(ANSWERED) My answer to this is down below hope it helps.
I am quite new to SQLAlchemy and Python as a whole and I am looking for some advise. I am looking at moving data from one Postgres DB to another Postgres DB. I am about moving 20M+ records and I would like the job to run daily. I would like to know:
- Should I use SQLAlchemy core or the ORM? (I have mostly used the core so far)
- I am currently using SQLAlchemy version '1.3.23' (should I move to 1.4/2.x)?
- How do I optimize the insert to run faster? (I heard that there might be flags I need to enable?)

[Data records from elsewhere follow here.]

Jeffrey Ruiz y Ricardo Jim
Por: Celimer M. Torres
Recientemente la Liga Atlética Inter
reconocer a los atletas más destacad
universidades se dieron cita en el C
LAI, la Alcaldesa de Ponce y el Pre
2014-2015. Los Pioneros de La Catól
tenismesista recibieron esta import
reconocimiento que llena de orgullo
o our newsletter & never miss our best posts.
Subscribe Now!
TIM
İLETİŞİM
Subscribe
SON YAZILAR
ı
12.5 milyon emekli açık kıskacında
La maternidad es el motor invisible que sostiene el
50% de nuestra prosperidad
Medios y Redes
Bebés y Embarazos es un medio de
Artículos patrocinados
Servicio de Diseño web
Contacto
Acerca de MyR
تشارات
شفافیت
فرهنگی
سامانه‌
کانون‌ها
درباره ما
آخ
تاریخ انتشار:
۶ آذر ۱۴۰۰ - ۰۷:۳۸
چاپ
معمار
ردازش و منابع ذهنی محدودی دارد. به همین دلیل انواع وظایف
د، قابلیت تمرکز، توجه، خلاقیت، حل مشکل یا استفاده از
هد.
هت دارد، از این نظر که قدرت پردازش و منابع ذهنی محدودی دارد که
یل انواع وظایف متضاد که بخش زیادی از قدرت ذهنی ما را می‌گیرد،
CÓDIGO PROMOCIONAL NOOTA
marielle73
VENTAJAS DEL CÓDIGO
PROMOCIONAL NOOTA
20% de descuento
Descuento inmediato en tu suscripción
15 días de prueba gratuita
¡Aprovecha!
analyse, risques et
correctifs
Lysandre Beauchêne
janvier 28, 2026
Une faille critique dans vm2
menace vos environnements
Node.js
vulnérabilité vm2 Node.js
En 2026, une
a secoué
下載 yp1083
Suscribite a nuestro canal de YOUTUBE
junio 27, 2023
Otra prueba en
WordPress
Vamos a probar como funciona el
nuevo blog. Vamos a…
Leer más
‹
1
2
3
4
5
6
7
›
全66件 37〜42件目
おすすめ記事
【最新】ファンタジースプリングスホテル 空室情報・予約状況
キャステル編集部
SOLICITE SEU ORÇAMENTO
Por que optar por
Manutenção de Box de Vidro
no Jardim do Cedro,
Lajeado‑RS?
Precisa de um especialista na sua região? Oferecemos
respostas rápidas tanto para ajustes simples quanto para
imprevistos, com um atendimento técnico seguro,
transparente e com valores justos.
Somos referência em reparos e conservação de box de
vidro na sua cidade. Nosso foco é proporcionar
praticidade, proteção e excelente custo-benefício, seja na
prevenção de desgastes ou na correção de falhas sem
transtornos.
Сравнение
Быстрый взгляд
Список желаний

I unfortunately can't use pyscopg2 Copy function because I do not have SuperUser access to the DB.
I am trying to follow someone else's stack overflow example: the example i am following
q = select([table_1])
proxy = conn_p.execution_options(stream_results=True).execute(q)
while 'batch not empty': # equivalent of 'while True', but clearer
batch = proxy.fetchmany(100000) # 100,000 rows at a time
if not batch:
break
for row in batch:
???
proxy.close()
The part that I get stuck on is in the for loop. How do I write the data to the next db? What function/s should I use?
Is this the best approach or have I gone horribly wrong?
My current iteration of code using version 1.4:
conn_p = create_engine(--db connection string--, echo=True)
conn_sl = create_engine(--db connection string--, echo=False)
q = select([table_1])
proxy = conn_p.execution_options(stream_results=True).execute(q)
while 'batch not empty':
batch = proxy.fetchmany(10000)
list1 = []
if not batch:
break
for row in batch:
d = dict(row.items())
list1.append(d)
insert_stmt = table_2.insert().values(list1)
conn_sl.execute(insert_stmt)
proxy.close()
Still very slow, it takes about 15 seconds to move 10k records. Any advise?